------ The data

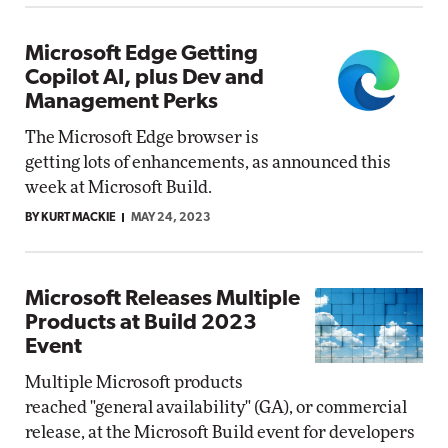
Microsoft Edge Getting
Copilot AI, plus Dev and
Management Perks
The Microsoft Edge browser is
getting lots of enhancements, as announced this
week at Microsoft Build.
BY KURT MACKIE
MAY 24, 2023
Microsoft Releases Multiple
Products at Build 2023
Event
Multiple Microsoft products
reached "general availability" (GA), or commercial
release, at the Microsoft Build event for developers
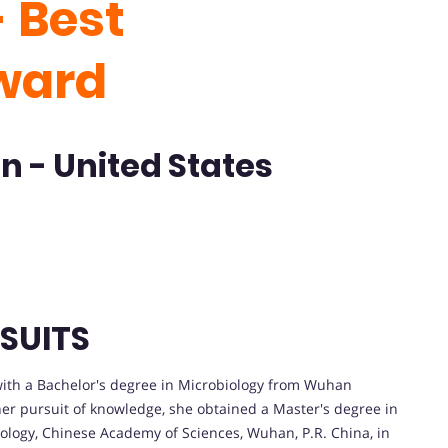
 Best
ward
n - United States
SUITS
with a Bachelor's degree in Microbiology from Wuhan
her pursuit of knowledge, she obtained a Master's degree in
iology, Chinese Academy of Sciences, Wuhan, P.R. China, in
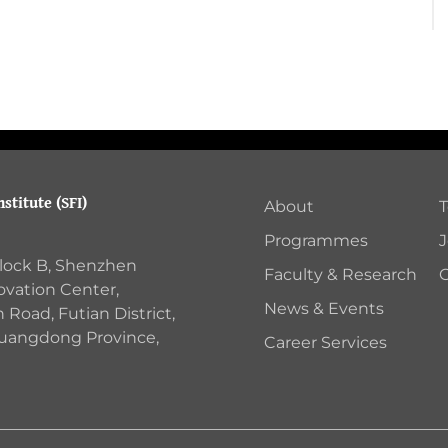
stitute (SFI)
About
Programmes
J
Block B, Shenzhen
Faculty & Research
C
ovation Center,
News & Events
Road, Futian District,
Guangdong Province,
Career Services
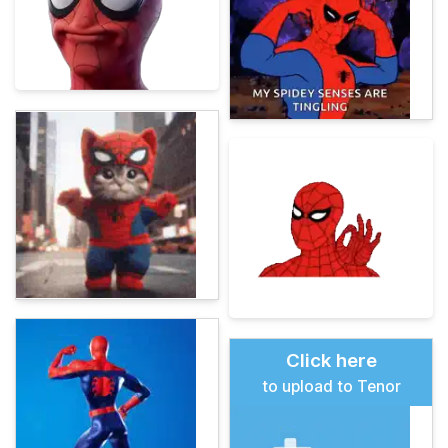
Click here
to upload to Tenor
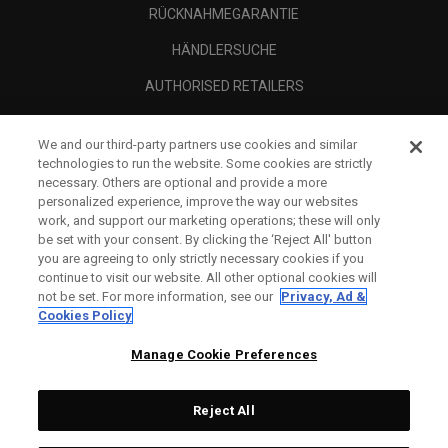
RÜCKNAHMEGARANTIE
HÄNDLERSUCHE
AUTHORISED RETAILERS
SCAM AWARENESS
We and our third-party partners use cookies and similar
UNTERNEHMENSPROFIL
technologies to run the website. Some cookies are strictly
necessary. Others are optional and provide a more
RECHTLICHES-
personalized experience, improve the way our websites
work, and support our marketing operations; these will only
be set with your consent. By clicking the ‘Reject All' button
you are agreeing to only strictly necessary cookies if you
continue to visit our website. All other optional cookies will
not be set. For more information, see our
Privacy, Ad &
Cookies Policy
Manage Cookie Preferences
Reject All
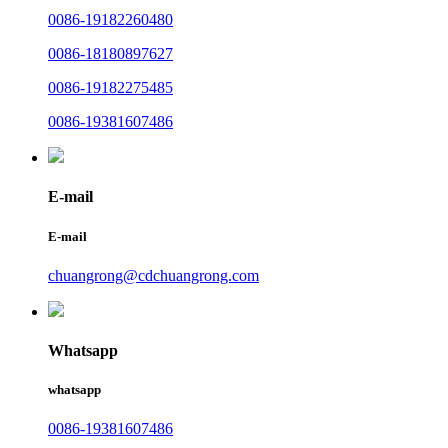
0086-19182260480
0086-18180897627
0086-19182275485
0086-19381607486
E-mail
E-mail
chuangrong@cdchuangrong.com
Whatsapp
whatsapp
0086-19381607486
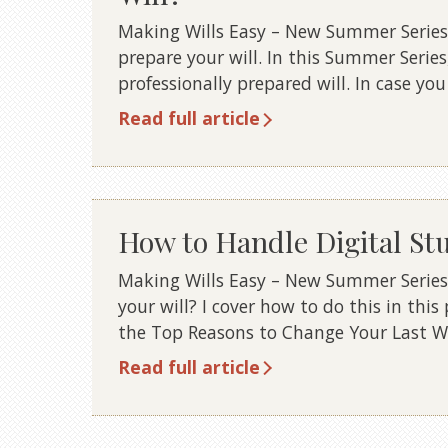
Making Wills Easy – New Summer Series 1
prepare your will. In this Summer Series
professionally prepared will. In case yo
Read full article
How to Handle Digital Stuf
Making Wills Easy – New Summer Series 1
your will? I cover how to do this in this
the Top Reasons to Change Your Last Wil
Read full article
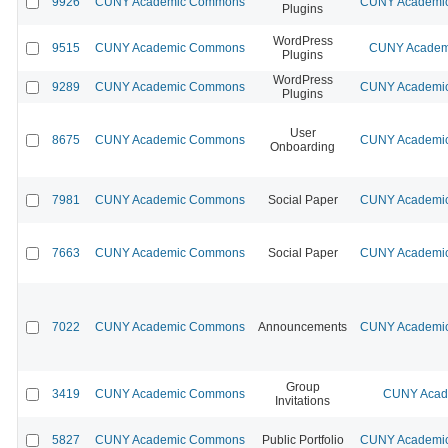
9926
CUNY Academic Commons
CUNY Academic
Plugins
WordPress
9515
CUNY Academic Commons
CUNY Academi
Plugins
WordPress
9289
CUNY Academic Commons
CUNY Academic
Plugins
User
8675
CUNY Academic Commons
CUNY Academic
Onboarding
7981
CUNY Academic Commons
Social Paper
CUNY Academic
7663
CUNY Academic Commons
Social Paper
CUNY Academic
7022
CUNY Academic Commons
Announcements
CUNY Academic
Group
3419
CUNY Academic Commons
CUNY Acade
Invitations
5827
CUNY Academic Commons
Public Portfolio
CUNY Academic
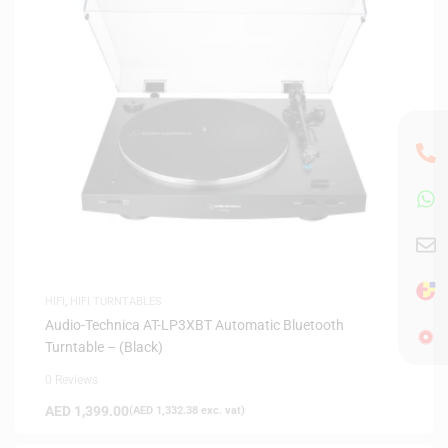
HIFI
,
HIFI TURNTABLES
Audio-Technica AT-LP3XBT Automatic Bluetooth
Turntable – (Black)
0 Reviews
AED
1,399.00
(
AED
1,332.38
exc. vat)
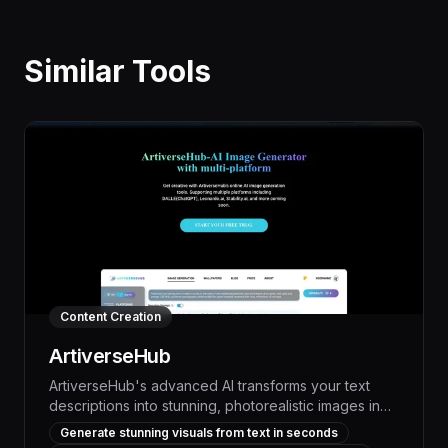
Similar Tools
Content Creation
ArtiverseHub
ArtiverseHub's advanced AI transforms your text
descriptions into stunning, photorealistic images in
seconds, empowering you to visualize your ideas
Generate stunning visuals from text in seconds
and bring your creative visions to life with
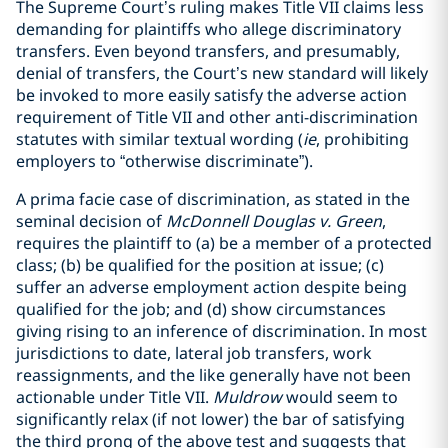
The Supreme Court’s ruling makes Title VII claims less
demanding for plaintiffs who allege discriminatory
transfers. Even beyond transfers, and presumably,
denial of transfers, the Court’s new standard will likely
be invoked to more easily satisfy the adverse action
requirement of Title VII and other anti-discrimination
statutes with similar textual wording (
ie
, prohibiting
employers to “otherwise discriminate”).
A prima facie case of discrimination, as stated in the
seminal decision of
McDonnell Douglas v. Green
,
requires the plaintiff to (a) be a member of a protected
class; (b) be qualified for the position at issue; (c)
suffer an adverse employment action despite being
qualified for the job; and (d) show circumstances
giving rising to an inference of discrimination. In most
jurisdictions to date, lateral job transfers, work
reassignments, and the like generally have not been
actionable under Title VII.
Muldrow
would seem to
significantly relax (if not lower) the bar of satisfying
the third prong of the above test and suggests that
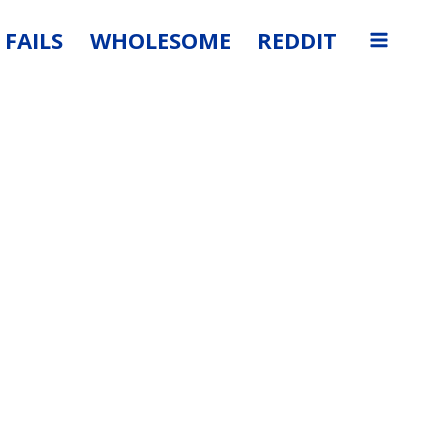
FAILS
WHOLESOME
REDDIT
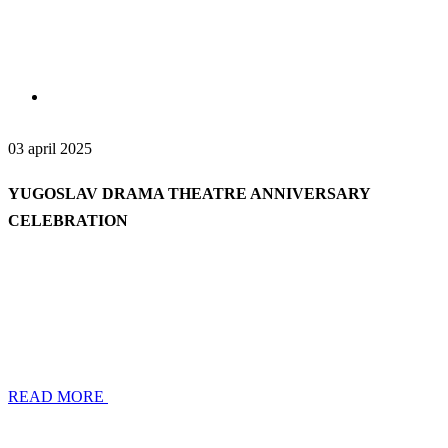
03 april 2025
YUGOSLAV DRAMA THEATRE ANNIVERSARY
CELEBRATION
READ MORE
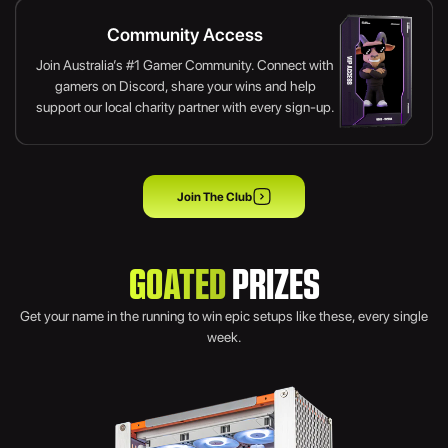
Community Access
Join Australia’s #1 Gamer Community. Connect with
gamers on Discord, share your wins and help
support our local charity partner with every sign-up.
Join The Club
GOATED
PRIZES
Get your name in the running to win epic setups like these, every single
week.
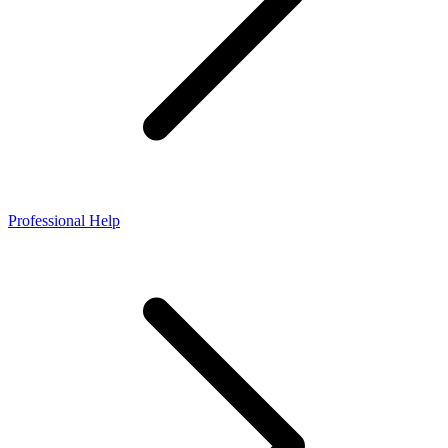
Professional Help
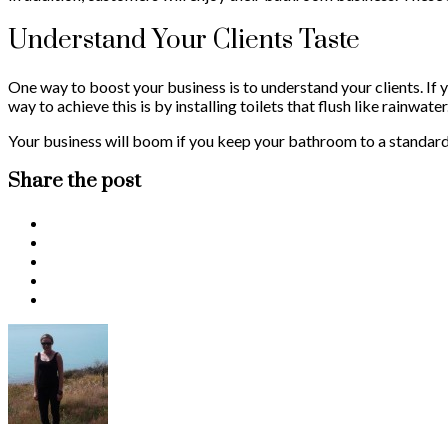
Understand Your Clients Taste
One way to boost your business is to understand your clients. If
way to achieve this is by installing toilets that flush like rainwat
Your business will boom if you keep your bathroom to a standard. 
Share the post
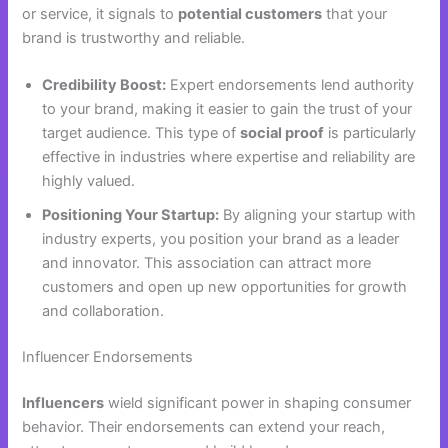
or service, it signals to
potential customers
that your
brand is trustworthy and reliable.
Credibility Boost:
Expert endorsements lend authority
to your brand, making it easier to gain the trust of your
target audience. This type of
social proof
is particularly
effective in industries where expertise and reliability are
highly valued.
Positioning Your Startup:
By aligning your startup with
industry experts, you position your brand as a leader
and innovator. This association can attract more
customers and open up new opportunities for growth
and collaboration.
Influencer Endorsements
Influencers
wield significant power in shaping consumer
behavior. Their endorsements can extend your reach,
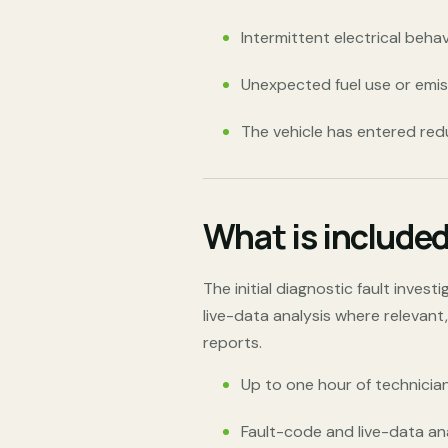
Intermittent electrical beha
Unexpected fuel use or emi
The vehicle has entered re
What is include
The initial diagnostic fault inves
live-data analysis where relevant
reports.
Up to one hour of technician
Fault-code and live-data an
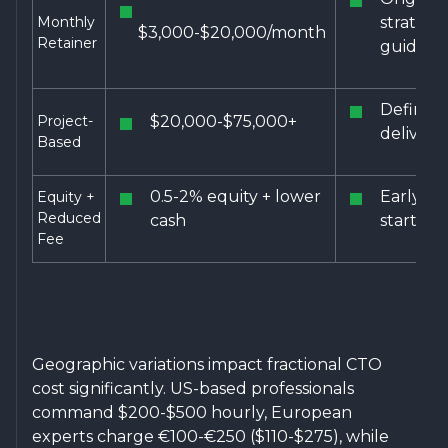
Monthly
strategi
$3,000-$20,000/month
Retainer
guidanc
Defined
Project-
$20,000-$75,000+
delivera
Based
0.5-2% equity + lower
Early st
Equity +
Reduced
cash
startups
Fee
Geographic variations impact fractional CTO
cost significantly. US-based professionals
command $200-$500 hourly, European
experts charge €100-€250 ($110-$275), while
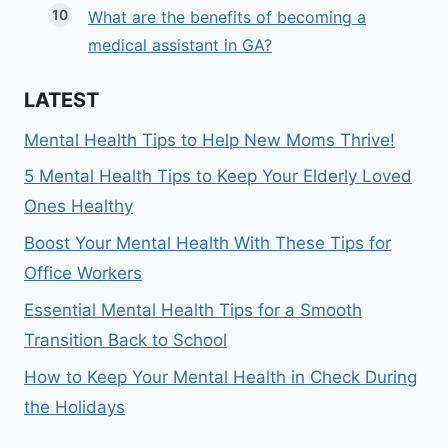
What are the benefits of becoming a
medical assistant in GA?
LATEST
Mental Health Tips to Help New Moms Thrive!
5 Mental Health Tips to Keep Your Elderly Loved
Ones Healthy
Boost Your Mental Health With These Tips for
Office Workers
Essential Mental Health Tips for a Smooth
Transition Back to School
How to Keep Your Mental Health in Check During
the Holidays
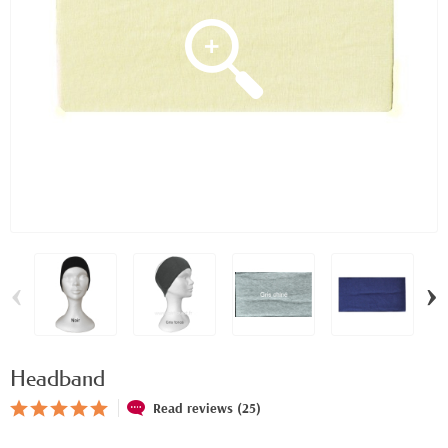
‹
›
Headband
Read reviews (25)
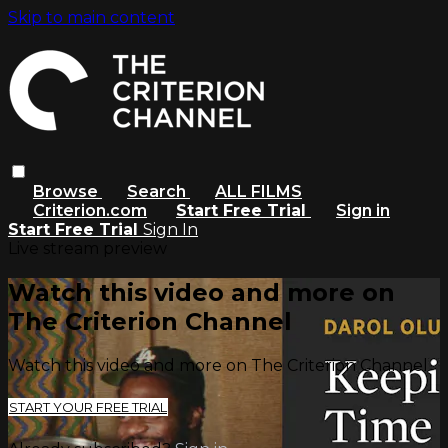
Skip to main content
Browse
Search
ALL FILMS
Criterion.com
Start Free Trial
Sign in
Start Free Trial
Sign In
Live stream preview
Watch this video and more on
The Criterion Channel
Watch this video and more on The Criterion Channel
START YOUR FREE TRIAL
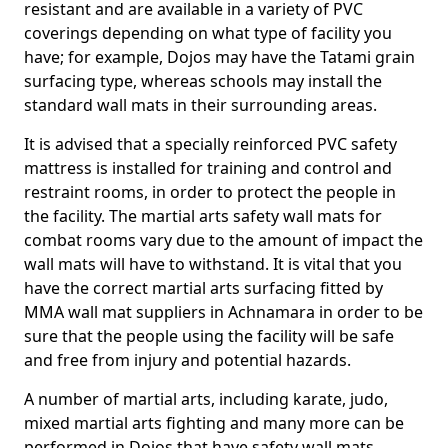
resistant and are available in a variety of PVC
coverings depending on what type of facility you
have; for example, Dojos may have the Tatami grain
surfacing type, whereas schools may install the
standard wall mats in their surrounding areas.
It is advised that a specially reinforced PVC safety
mattress is installed for training and control and
restraint rooms, in order to protect the people in
the facility. The martial arts safety wall mats for
combat rooms vary due to the amount of impact the
wall mats will have to withstand. It is vital that you
have the correct martial arts surfacing fitted by
MMA wall mat suppliers in Achnamara in order to be
sure that the people using the facility will be safe
and free from injury and potential hazards.
A number of martial arts, including karate, judo,
mixed martial arts fighting and many more can be
performed in Dojos that have safety wall mats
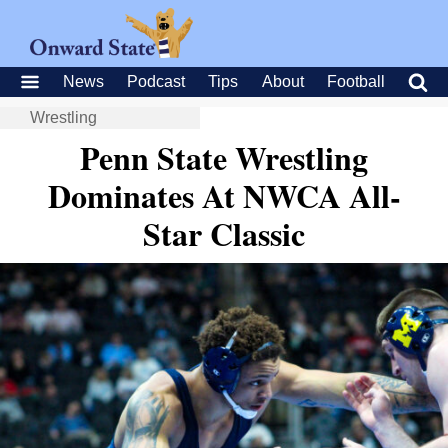
News
Podcast
Tips
About
Football
Wrestling
Penn State Wrestling
Dominates At NWCA All-
Star Classic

------------

Exercise: Leave out the pictures, then return every line of the data exactly.

Answer section:
Microsoft Edge Getting
Copilot AI, plus Dev and
Management Perks
The Microsoft Edge browser is
getting lots of enhancements, as announced this
week at Microsoft Build.
BY KURT MACKIE
MAY 24, 2023
Microsoft Releases Multiple
Products at Build 2023
Event
Multiple Microsoft products
reached "general availability" (GA), or commercial
release, at the Microsoft Build event for developers
 Best
ward
n - United States
SUITS
with a Bachelor's degree in Microbiology from Wuhan
her pursuit of knowledge, she obtained a Master's degree in
iology, Chinese Academy of Sciences, Wuhan, P.R. China, in
stitute (SFI)
About
Programmes
J
Block B, Shenzhen
Faculty & Research
C
ovation Center,
News & Events
Road, Futian District,
Guangdong Province,
Career Services
Click here
to upload to Tenor
RÜCKNAHMEGARANTIE
HÄNDLERSUCHE
AUTHORISED RETAILERS
SCAM AWARENESS
We and our third-party partners use cookies and similar
UNTERNEHMENSPROFIL
technologies to run the website. Some cookies are strictly
necessary. Others are optional and provide a more
RECHTLICHES-
personalized experience, improve the way our websites
work, and support our marketing operations; these will only
be set with your consent. By clicking the ‘Reject All' button
you are agreeing to only strictly necessary cookies if you
continue to visit our website. All other optional cookies will
not be set. For more information, see our
Privacy, Ad &
Cookies Policy
Manage Cookie Preferences
Reject All
0086-19182260480
0086-18180897627
0086-19182275485
0086-19381607486
E-mail
E-mail
chuangrong@cdchuangrong.com
Whatsapp
whatsapp
0086-19381607486
Making Wills Easy – New Summer Series 1
prepare your will. In this Summer Series
professionally prepared will. In case yo
Read full article
How to Handle Digital Stuf
Making Wills Easy – New Summer Series 1
your will? I cover how to do this in this
the Top Reasons to Change Your Last Wil
Read full article
9926
CUNY Academic Commons
CUNY Academic
Plugins
WordPress
9515
CUNY Academic Commons
CUNY Academi
Plugins
WordPress
9289
CUNY Academic Commons
CUNY Academic
Plugins
User
8675
CUNY Academic Commons
CUNY Academic
Onboarding
7981
CUNY Academic Commons
Social Paper
CUNY Academic
7663
CUNY Academic Commons
Social Paper
CUNY Academic
7022
CUNY Academic Commons
Announcements
CUNY Academic
Group
3419
CUNY Academic Commons
CUNY Acade
Invitations
5827
CUNY Academic Commons
Public Portfolio
CUNY Academic
HIFI
,
HIFI TURNTABLES
Audio-Technica AT-LP3XBT Automatic Bluetooth
Turntable – (Black)
0 Reviews
AED
1,399.00
(
AED
1,332.38
exc. vat)
Similar Tools
Content Creation
ArtiverseHub
ArtiverseHub's advanced AI transforms your text
descriptions into stunning, photorealistic images in
seconds, empowering you to visualize your ideas
Generate stunning visuals from text in seconds
and bring your creative visions to life with
The Supreme Court’s ruling makes Title VII claims less
demanding for plaintiffs who allege discriminatory
transfers. Even beyond transfers, and presumably,
denial of transfers, the Court’s new standard will likely
be invoked to more easily satisfy the adverse action
requirement of Title VII and other anti-discrimination
statutes with similar textual wording (
ie
, prohibiting
employers to “otherwise discriminate”).
A prima facie case of discrimination, as stated in the
seminal decision of
McDonnell Douglas v. Green
,
requires the plaintiff to (a) be a member of a protected
class; (b) be qualified for the position at issue; (c)
suffer an adverse employment action despite being
qualified for the job; and (d) show circumstances
giving rising to an inference of discrimination. In most
jurisdictions to date, lateral job transfers, work
reassignments, and the like generally have not been
actionable under Title VII.
Muldrow
would seem to
significantly relax (if not lower) the bar of satisfying
the third prong of the above test and suggests that
FAILS
WHOLESOME
REDDIT
03 april 2025
YUGOSLAV DRAMA THEATRE ANNIVERSARY
CELEBRATION
READ MORE
Community Access
Join Australia’s #1 Gamer Community. Connect with
gamers on Discord, share your wins and help
support our local charity partner with every sign-up.
Join The Club
GOATED
PRIZES
Get your name in the running to win epic setups like these, every single
week.
Professional Help
Understand Your Clients Taste
One way to boost your business is to understand your clients. If
way to achieve this is by installing toilets that flush like rainwat
Your business will boom if you keep your bathroom to a standard. 
Share the post
or service, it signals to
potential customers
that your
brand is trustworthy and reliable.
Credibility Boost:
Expert endorsements lend authority
to your brand, making it easier to gain the trust of your
target audience. This type of
social proof
is particularly
effective in industries where expertise and reliability are
highly valued.
Positioning Your Startup:
By aligning your startup with
industry experts, you position your brand as a leader
and innovator. This association can attract more
customers and open up new opportunities for growth
and collaboration.
Influencer Endorsements
Influencers
wield significant power in shaping consumer
behavior. Their endorsements can extend your reach,
Intermittent electrical beha
Unexpected fuel use or emi
The vehicle has entered re
What is include
The initial diagnostic fault inves
live-data analysis where relevant
reports.
Up to one hour of technician
Fault-code and live-data an
Monthly
strategi
$3,000-$20,000/month
Retainer
guidanc
Defined
Project-
$20,000-$75,000+
delivera
Based
0.5-2% equity + lower
Early st
Equity +
Reduced
cash
startups
Fee
Geographic variations impact fractional CTO
cost significantly. US-based professionals
command $200-$500 hourly, European
experts charge €100-€250 ($110-$275), while
What are the benefits of becoming a
medical assistant in GA?
LATEST
Mental Health Tips to Help New Moms Thrive!
5 Mental Health Tips to Keep Your Elderly Loved
Ones Healthy
Boost Your Mental Health With These Tips for
Office Workers
Essential Mental Health Tips for a Smooth
Transition Back to School
How to Keep Your Mental Health in Check During
the Holidays
‹
›
Headband
Read reviews (25)
Skip to main content
Browse
Search
ALL FILMS
Criterion.com
Start Free Trial
Sign in
Start Free Trial
Sign In
Live stream preview
Watch this video and more on
The Criterion Channel
Watch this video and more on The Criterion Channel
START YOUR FREE TRIAL
resistant and are available in a variety of PVC
coverings depending on what type of facility you
have; for example, Dojos may have the Tatami grain
surfacing type, whereas schools may install the
standard wall mats in their surrounding areas.
It is advised that a specially reinforced PVC safety
mattress is installed for training and control and
restraint rooms, in order to protect the people in
the facility. The martial arts safety wall mats for
combat rooms vary due to the amount of impact the
wall mats will have to withstand. It is vital that you
have the correct martial arts surfacing fitted by
MMA wall mat suppliers in Achnamara in order to be
sure that the people using the facility will be safe
and free from injury and potential hazards.
A number of martial arts, including karate, judo,
mixed martial arts fighting and many more can be
performed in Dojos that have safety wall mats
News
Podcast
Tips
About
Football
Wrestling
Penn State Wrestling
Dominates At NWCA All-
Star Classic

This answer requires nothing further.